I really want to write a novel about thus.

Imagine the families of the people that came back.  Imagine seeing your child, kissing them goodnight one night and shutting their bedroom door, or seeing them off to school.  When you see them again they’re angry (but they won’t say at what), and a noise that sounds like an arrow whistling through the air makes them turn.  For a moment you see their eyes darken.  

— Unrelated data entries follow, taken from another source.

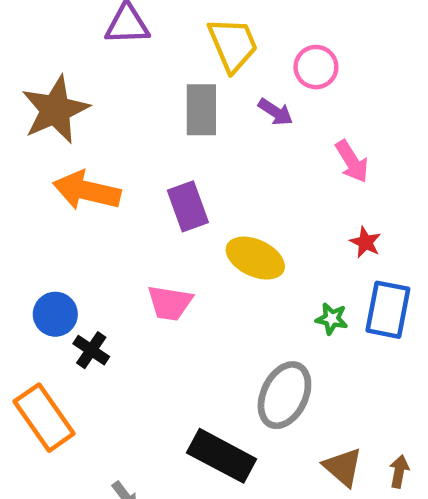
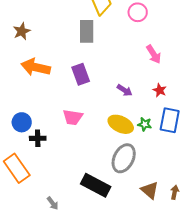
brown star: (55, 110) -> (22, 31), size x0.6
purple arrow: (276, 112) -> (125, 90), moved
yellow ellipse: (255, 258) -> (121, 124), moved
black cross: (91, 350) -> (38, 138), turned -35

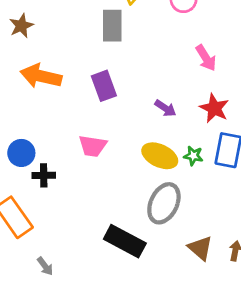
red star: (160, 90) -> (214, 108), size x1.5
gray arrow: (53, 203) -> (45, 266), moved

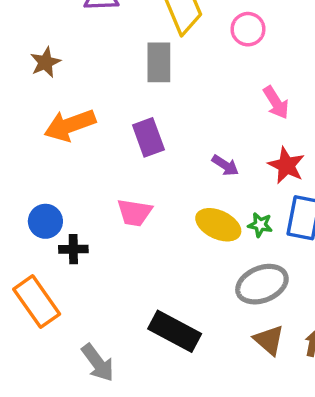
orange arrow: (41, 76) -> (70, 125), turned -33
gray ellipse: (164, 203) -> (262, 284), moved, turned 42
gray arrow: (45, 266) -> (98, 363), moved, size x1.6

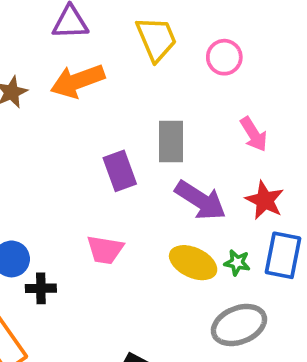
gray rectangle: (159, 62) -> (171, 142), moved
orange arrow: (70, 125) -> (78, 81), moved
purple arrow: (225, 165) -> (200, 200), size x1.8

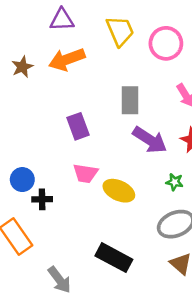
pink circle: (224, 57) -> (166, 43), size x1.4
purple rectangle: (120, 171) -> (78, 126), moved
yellow ellipse: (193, 263) -> (119, 191), moved

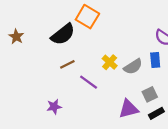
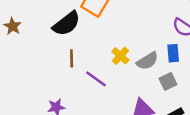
brown line: (67, 64) -> (72, 58), turned -64
gray square: (150, 94) -> (168, 81), moved

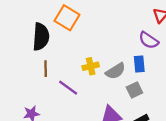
black semicircle: (66, 24) -> (41, 37), turned -48
yellow cross: (120, 56) -> (91, 66), turned 35

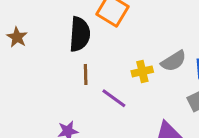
gray semicircle: (115, 71) -> (174, 61), moved

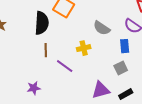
gray semicircle: (174, 61) -> (102, 28), moved, turned 66

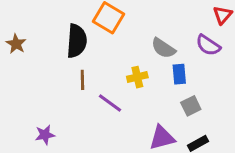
blue rectangle: (125, 46) -> (179, 74), moved
purple star: (34, 88) -> (45, 135), moved

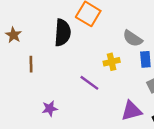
brown line: (82, 80) -> (31, 64), moved
purple star: (45, 135) -> (50, 108), moved

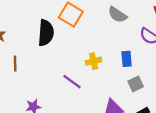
gray semicircle: (133, 38) -> (117, 15), moved

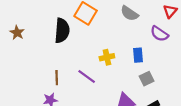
brown line: (15, 63) -> (57, 78), moved

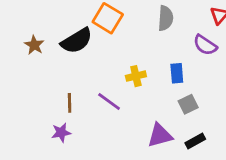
gray semicircle: (129, 13) -> (166, 18), turned -120
black semicircle: (62, 30) -> (77, 41), turned 55
brown star: (17, 33) -> (34, 45), moved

They left for school with hunched shoulders, slouching over their work; but they come back and hold themselves tall, and even though they’re a teenager you can’t help but think that no fifteen year old should have that kind of posture, that kind of fire that flashes out sometimes.  No fifteen year old or sixteen year old should have muscle memory that falters, suddenly, when it realizes it can’t keep up with this body

One lost an eye, in their world (not this empty shell of a world that they returned to) and even though they know perfectly well that their left eye here sees just as well as the right one, they find themself spinning to look at people when they talk to them.  Sudden noises make them whirl.  Reigning in their intense feeling of self preservation that’s been honed to make them a hero is too hard to do here, where the skidding of tires is frequent.  Heroes with missing arms have to explain to their siblings and friends why they are left handed now.